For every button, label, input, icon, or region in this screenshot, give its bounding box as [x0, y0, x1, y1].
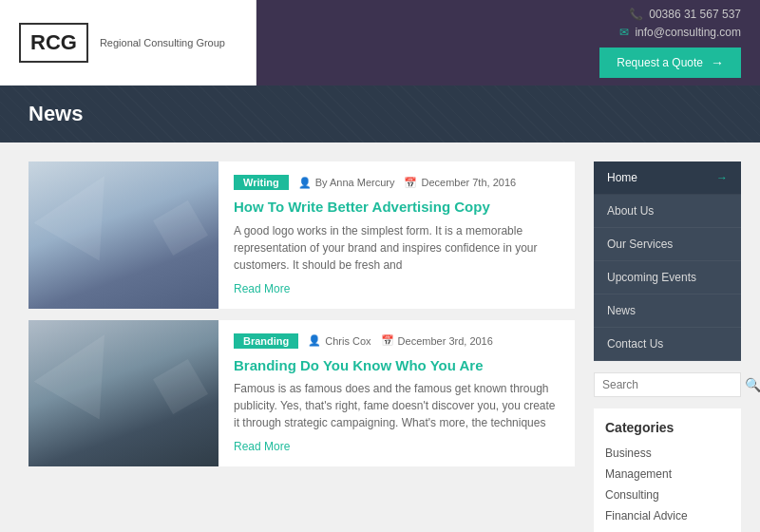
sidebar-item-news[interactable]: News [594, 294, 741, 328]
article-image [28, 320, 218, 467]
author-icon: 👤 [308, 334, 321, 347]
search-input[interactable] [602, 378, 745, 391]
hero-banner: News [0, 86, 760, 142]
article-meta: Writing 👤 By Anna Mercury 📅 December 7th… [234, 175, 560, 190]
sidebar-item-services[interactable]: Our Services [594, 228, 741, 261]
category-item[interactable]: Financial Advice [605, 505, 730, 526]
quote-arrow-icon: → [711, 55, 724, 70]
email-icon: ✉ [619, 26, 629, 39]
email-item: ✉ info@consulting.com [619, 26, 741, 39]
article-title: Branding Do You Know Who You Are [234, 356, 560, 375]
article-body: Branding 👤 Chris Cox 📅 December 3rd, 201… [218, 320, 575, 467]
sidebar-item-about[interactable]: About Us [594, 195, 741, 228]
article-excerpt: Famous is as famous does and the famous … [234, 380, 560, 431]
logo-name: Regional Consulting Group [100, 36, 225, 49]
category-item[interactable]: Business [605, 443, 730, 464]
article-body: Writing 👤 By Anna Mercury 📅 December 7th… [218, 162, 575, 309]
search-button[interactable]: 🔍 [745, 377, 760, 392]
categories-title: Categories [605, 420, 730, 435]
sidebar-item-events[interactable]: Upcoming Events [594, 261, 741, 294]
nav-arrow-icon: → [716, 171, 728, 184]
phone-icon: 📞 [629, 8, 643, 21]
decorative-shape [145, 352, 215, 421]
article-meta: Branding 👤 Chris Cox 📅 December 3rd, 201… [234, 333, 560, 349]
page-title: News [28, 102, 83, 126]
article-date: 📅 December 7th, 2016 [404, 177, 516, 189]
phone-item: 📞 00386 31 567 537 [629, 8, 741, 21]
logo-area: RCG Regional Consulting Group [0, 0, 256, 86]
sidebar-item-home[interactable]: Home → [594, 162, 741, 195]
logo-initials: RCG [30, 30, 77, 54]
category-item[interactable]: Management [605, 464, 730, 484]
logo-box: RCG [19, 23, 88, 63]
article-card: Branding 👤 Chris Cox 📅 December 3rd, 201… [28, 320, 575, 467]
sidebar: Home → About Us Our Services Upcoming Ev… [594, 162, 741, 513]
read-more-link[interactable]: Read More [234, 440, 290, 453]
read-more-link[interactable]: Read More [234, 282, 290, 295]
nav-menu: Home → About Us Our Services Upcoming Ev… [594, 162, 741, 361]
decorative-shape [33, 162, 137, 261]
email-address: info@consulting.com [635, 26, 741, 39]
header: RCG Regional Consulting Group 📞 00386 31… [0, 0, 760, 86]
article-excerpt: A good logo works in the simplest form. … [234, 222, 560, 274]
article-tag: Writing [234, 175, 289, 190]
decorative-shape [33, 320, 137, 420]
main-content: Writing 👤 By Anna Mercury 📅 December 7th… [0, 142, 760, 532]
header-contact: 📞 00386 31 567 537 ✉ info@consulting.com… [256, 0, 760, 86]
sidebar-item-contact[interactable]: Contact Us [594, 328, 741, 361]
quote-button-label: Request a Quote [617, 56, 703, 69]
article-image [28, 162, 218, 309]
category-item[interactable]: Consulting [605, 484, 730, 505]
article-tag: Branding [234, 333, 298, 349]
categories-panel: Categories Business Management Consultin… [594, 408, 741, 532]
article-card: Writing 👤 By Anna Mercury 📅 December 7th… [28, 162, 575, 309]
article-author: 👤 Chris Cox [308, 334, 370, 347]
author-icon: 👤 [298, 177, 312, 189]
article-title: How To Write Better Advertising Copy [234, 198, 560, 217]
calendar-icon: 📅 [381, 334, 394, 347]
calendar-icon: 📅 [404, 177, 417, 189]
decorative-shape [145, 193, 215, 262]
articles-list: Writing 👤 By Anna Mercury 📅 December 7th… [28, 162, 575, 513]
search-box: 🔍 [594, 372, 741, 397]
article-author: 👤 By Anna Mercury [298, 177, 395, 189]
phone-number: 00386 31 567 537 [649, 8, 741, 21]
quote-button[interactable]: Request a Quote → [599, 48, 741, 78]
article-date: 📅 December 3rd, 2016 [381, 334, 493, 347]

========

-- Task item --
Reproduce the listing exactly. Leave its pictures out.

-- Solution for this problem --
For every button, label, input, icon, or region in this screenshot, give its bounding box as [x0, y0, x1, y1].
sidebar-item-news[interactable]: News [594, 294, 741, 328]
article-image [28, 320, 218, 467]
author-icon: 👤 [308, 334, 321, 347]
search-input[interactable] [602, 378, 745, 391]
hero-banner: News [0, 86, 760, 142]
article-meta: Writing 👤 By Anna Mercury 📅 December 7th… [234, 175, 560, 190]
sidebar-item-services[interactable]: Our Services [594, 228, 741, 261]
category-item[interactable]: Financial Advice [605, 505, 730, 526]
quote-arrow-icon: → [711, 55, 724, 70]
email-icon: ✉ [619, 26, 629, 39]
email-item: ✉ info@consulting.com [619, 26, 741, 39]
article-title: Branding Do You Know Who You Are [234, 356, 560, 375]
article-body: Branding 👤 Chris Cox 📅 December 3rd, 201… [218, 320, 575, 467]
sidebar-item-about[interactable]: About Us [594, 195, 741, 228]
article-excerpt: Famous is as famous does and the famous … [234, 380, 560, 431]
logo-name: Regional Consulting Group [100, 36, 225, 49]
category-item[interactable]: Business [605, 443, 730, 464]
article-body: Writing 👤 By Anna Mercury 📅 December 7th… [218, 162, 575, 309]
search-button[interactable]: 🔍 [745, 377, 760, 392]
categories-title: Categories [605, 420, 730, 435]
sidebar-item-events[interactable]: Upcoming Events [594, 261, 741, 294]
nav-arrow-icon: → [716, 171, 728, 184]
phone-icon: 📞 [629, 8, 643, 21]
decorative-shape [145, 352, 215, 421]
article-meta: Branding 👤 Chris Cox 📅 December 3rd, 201… [234, 333, 560, 349]
page-title: News [28, 102, 83, 126]
article-date: 📅 December 7th, 2016 [404, 177, 516, 189]
phone-item: 📞 00386 31 567 537 [629, 8, 741, 21]
logo-area: RCG Regional Consulting Group [0, 0, 256, 86]
sidebar-item-home[interactable]: Home → [594, 162, 741, 195]
logo-initials: RCG [30, 30, 77, 54]
category-item[interactable]: Management [605, 464, 730, 484]
logo-box: RCG [19, 23, 88, 63]
article-card: Branding 👤 Chris Cox 📅 December 3rd, 201… [28, 320, 575, 467]
sidebar: Home → About Us Our Services Upcoming Ev… [594, 162, 741, 513]
read-more-link[interactable]: Read More [234, 440, 290, 453]
read-more-link[interactable]: Read More [234, 282, 290, 295]
nav-menu: Home → About Us Our Services Upcoming Ev… [594, 162, 741, 361]
decorative-shape [33, 162, 137, 261]
email-address: info@consulting.com [635, 26, 741, 39]
header: RCG Regional Consulting Group 📞 00386 31… [0, 0, 760, 86]
article-excerpt: A good logo works in the simplest form. … [234, 222, 560, 274]
article-tag: Writing [234, 175, 289, 190]
decorative-shape [33, 320, 137, 420]
main-content: Writing 👤 By Anna Mercury 📅 December 7th… [0, 142, 760, 532]
header-contact: 📞 00386 31 567 537 ✉ info@consulting.com… [256, 0, 760, 86]
sidebar-item-contact[interactable]: Contact Us [594, 328, 741, 361]
quote-button-label: Request a Quote [617, 56, 703, 69]
article-image [28, 162, 218, 309]
category-item[interactable]: Consulting [605, 484, 730, 505]
article-tag: Branding [234, 333, 298, 349]
categories-panel: Categories Business Management Consultin… [594, 408, 741, 532]
article-card: Writing 👤 By Anna Mercury 📅 December 7th… [28, 162, 575, 309]
article-author: 👤 Chris Cox [308, 334, 370, 347]
author-icon: 👤 [298, 177, 312, 189]
article-title: How To Write Better Advertising Copy [234, 198, 560, 217]
calendar-icon: 📅 [381, 334, 394, 347]
calendar-icon: 📅 [404, 177, 417, 189]
decorative-shape [145, 193, 215, 262]
articles-list: Writing 👤 By Anna Mercury 📅 December 7th… [28, 162, 575, 513]
search-box: 🔍 [594, 372, 741, 397]
article-author: 👤 By Anna Mercury [298, 177, 395, 189]
phone-number: 00386 31 567 537 [649, 8, 741, 21]
quote-button[interactable]: Request a Quote → [599, 48, 741, 78]
article-date: 📅 December 3rd, 2016 [381, 334, 493, 347]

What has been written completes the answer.